Multi-body dynamic transfer matrix modeling and validation for full-scale wind turbine blades in biaxial fatigue testing systems

Continuous advancements in wind turbine technology, driven by the pursuit of increased power generation and extended blade dimensions, have heightened the demand for reliable biaxial fatigue testing of full-scale blades. Such testing is critical for evaluating long-term structural integrity under realistic loading conditions. This study presents a novel multi-body dynamic transfer matrix methodology to address the modeling and analysis challenges inherent in full-scale biaxial testing systems for large wind turbine blades. The proposed approach discretizes the heterogeneous blade structure into beam elements and employs transfer matrix theory to derive system matrices encompassing spatial beam dynamics, mass distribution, damping characteristics, and elastic properties. Through the systematic formulation of the dynamic transfer equations and subsequent numerical solutions of the characteristic equations, this method enables comprehensive vibration analysis of the multi-body test system.
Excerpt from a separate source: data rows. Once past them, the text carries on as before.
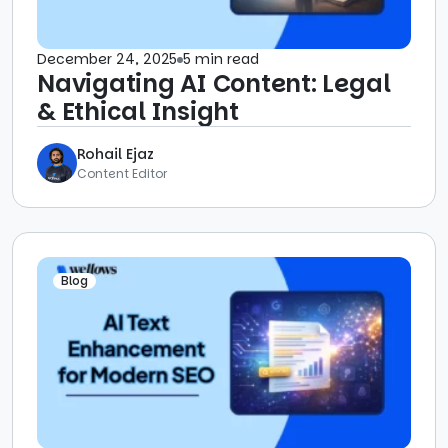
December 24, 2025
5 min read
Navigating AI Content: Legal
& Ethical Insight
Rohail Ejaz
Content Editor
Blog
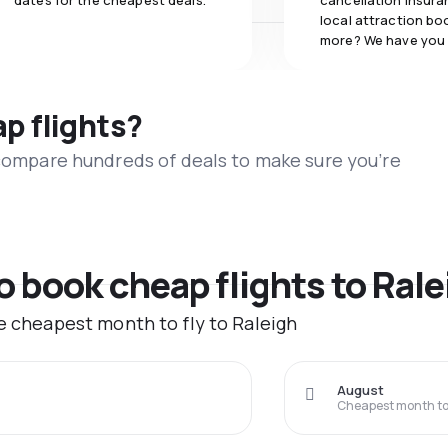
dates for the cheapest deals.
cancellation insuran
local attraction bo
more? We have you
ap flights?
 compare hundreds of deals to make sure you’re
o book cheap flights to Rale
he cheapest month to fly to Raleigh
August
Cheapest month to 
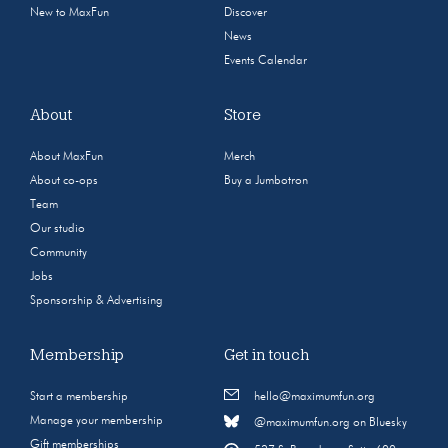
New to MaxFun
Discover
News
Events Calendar
About
Store
About MaxFun
Merch
About co-ops
Buy a Jumbotron
Team
Our studio
Community
Jobs
Sponsorship & Advertising
Membership
Get in touch
Start a membership
hello@maximumfun.org
Manage your membership
@maximumfun.org on Bluesky
Gift memberships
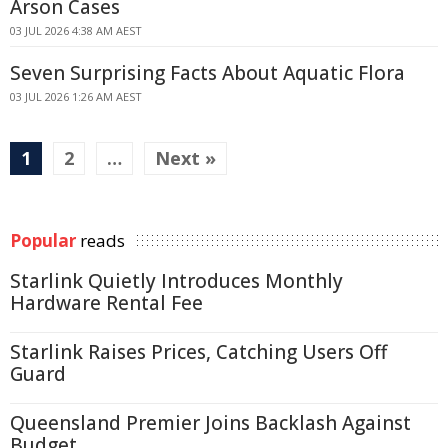
Arson Cases
03 JUL 2026 4:38 AM AEST
Seven Surprising Facts About Aquatic Flora
03 JUL 2026 1:26 AM AEST
1
2
…
Next »
Popular
reads
Starlink Quietly Introduces Monthly
Hardware Rental Fee
Starlink Raises Prices, Catching Users Off
Guard
Queensland Premier Joins Backlash Against
Budget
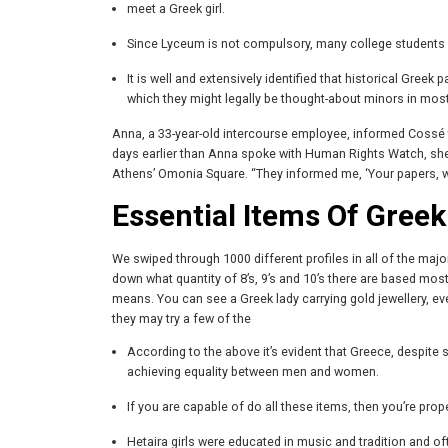
meet a Greek girl.
Since Lyceum is not compulsory, many college students dr
It is well and extensively identified that historical Gree
which they might legally be thought-about minors in most 
Anna, a 33-year-old intercourse employee, informed Cossé tha
days earlier than Anna spoke with Human Rights Watch, she 
Athens’ Omonia Square. “They informed me, ‘Your papers, we’r
Essential Items Of Greek 
We swiped through 1000 different profiles in all of the ma
down what quantity of 8’s, 9’s and 10’s there are based mostl
means. You can see a Greek lady carrying gold jewellery, even
they may try a few of the
According to the above it’s evident that Greece, despite
achieving equality between men and women.
If you are capable of do all these items, then you’re prop
Hetaira girls were educated in music and tradition and o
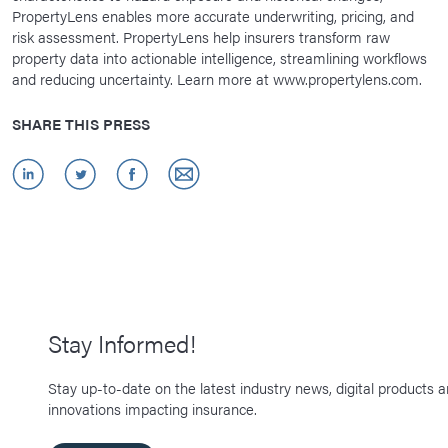
PropertyLens enables more accurate underwriting, pricing, and
risk assessment. PropertyLens help insurers transform raw
property data into actionable intelligence, streamlining workflows
and reducing uncertainty. Learn more at www.propertylens.com.
SHARE THIS PRESS
Stay Informed!
Stay up-to-date on the latest industry news, digital products 
innovations impacting insurance.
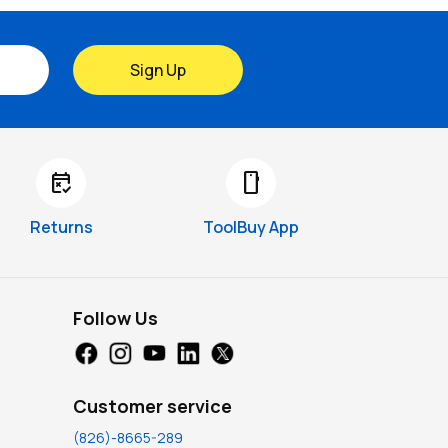
Sign Up
free_cancellation
smartphone
Returns
ToolBuy App
Follow Us
Customer service
(826)-8665-289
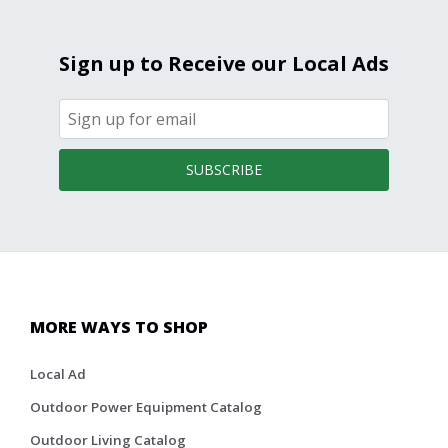
Sign up to Receive our Local Ads
SUBSCRIBE
MORE WAYS TO SHOP
Local Ad
Outdoor Power Equipment Catalog
Outdoor Living Catalog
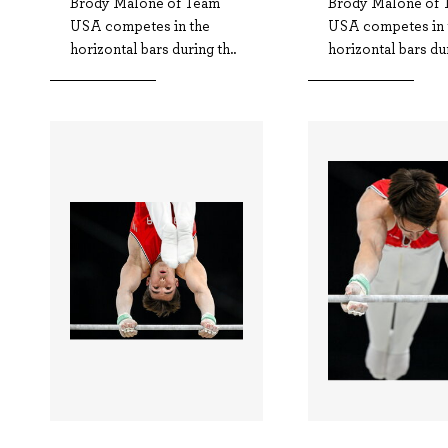
Brody Malone of Team
Brody Malone of 
USA competes in the
USA competes in 
horizontal bars during th..
horizontal bars dur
Comparative validation through finite element simulations and experimental measurements demonstrates that the equivalent model achieves prediction discrepancies below 7% across multiple blade configurations. The developed framework provides an effective multibody transfer matrix model for investigating vibration characteristics and bending moment distributions in blade fatigue testing systems, establishing theoretical foundations for dynamic characterization and optimized design of full-scale biaxial fatigue testing platforms.